* **EXERCISE BRIEF**:
Write out the listing below again, precisely as it is given.

•••••

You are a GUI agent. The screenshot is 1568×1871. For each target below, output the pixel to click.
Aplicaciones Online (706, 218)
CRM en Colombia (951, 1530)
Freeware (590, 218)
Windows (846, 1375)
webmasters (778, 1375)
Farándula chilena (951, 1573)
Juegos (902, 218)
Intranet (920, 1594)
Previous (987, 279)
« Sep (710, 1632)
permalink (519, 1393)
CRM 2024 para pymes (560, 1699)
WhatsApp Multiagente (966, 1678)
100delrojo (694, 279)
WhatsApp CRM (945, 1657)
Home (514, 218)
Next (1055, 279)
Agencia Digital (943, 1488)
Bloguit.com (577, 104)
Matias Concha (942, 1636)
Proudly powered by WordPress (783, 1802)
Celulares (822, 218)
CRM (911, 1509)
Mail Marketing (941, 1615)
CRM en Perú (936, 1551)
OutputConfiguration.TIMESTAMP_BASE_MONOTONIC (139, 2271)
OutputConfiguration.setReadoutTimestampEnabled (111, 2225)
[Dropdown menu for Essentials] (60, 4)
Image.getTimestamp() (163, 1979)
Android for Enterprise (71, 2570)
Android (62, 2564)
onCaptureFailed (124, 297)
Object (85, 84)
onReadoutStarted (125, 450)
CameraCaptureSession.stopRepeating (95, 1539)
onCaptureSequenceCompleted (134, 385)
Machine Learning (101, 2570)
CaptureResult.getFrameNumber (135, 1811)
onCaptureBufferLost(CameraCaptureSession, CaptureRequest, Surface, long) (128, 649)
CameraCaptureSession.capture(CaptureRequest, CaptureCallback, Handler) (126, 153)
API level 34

•••••

* **OUTPUT BELOW**:
You are a GUI agent. The screenshot is 1568×1871. For each target below, output the pixel to click.
Aplicaciones Online (706, 218)
CRM en Colombia (951, 1530)
Freeware (590, 218)
Windows (846, 1375)
webmasters (778, 1375)
Farándula chilena (951, 1573)
Juegos (902, 218)
Intranet (920, 1594)
Previous (987, 279)
« Sep (710, 1632)
permalink (519, 1393)
CRM 2024 para pymes (560, 1699)
WhatsApp Multiagente (966, 1678)
100delrojo (694, 279)
WhatsApp CRM (945, 1657)
Home (514, 218)
Next (1055, 279)
Agencia Digital (943, 1488)
Bloguit.com (577, 104)
Matias Concha (942, 1636)
Proudly powered by WordPress (783, 1802)
Celulares (822, 218)
CRM (911, 1509)
Mail Marketing (941, 1615)
CRM en Perú (936, 1551)
OutputConfiguration.TIMESTAMP_BASE_MONOTONIC (139, 2271)
OutputConfiguration.setReadoutTimestampEnabled (111, 2225)
[Dropdown menu for Essentials] (60, 4)
Image.getTimestamp() (163, 1979)
Android for Enterprise (71, 2570)
Android (62, 2564)
onCaptureFailed (124, 297)
Object (85, 84)
onReadoutStarted (125, 450)
CameraCaptureSession.stopRepeating (95, 1539)
onCaptureSequenceCompleted (134, 385)
Machine Learning (101, 2570)
CaptureResult.getFrameNumber (135, 1811)
onCaptureBufferLost(CameraCaptureSession, CaptureRequest, Surface, long) (128, 649)
CameraCaptureSession.capture(CaptureRequest, CaptureCallback, Handler) (126, 153)
API level 34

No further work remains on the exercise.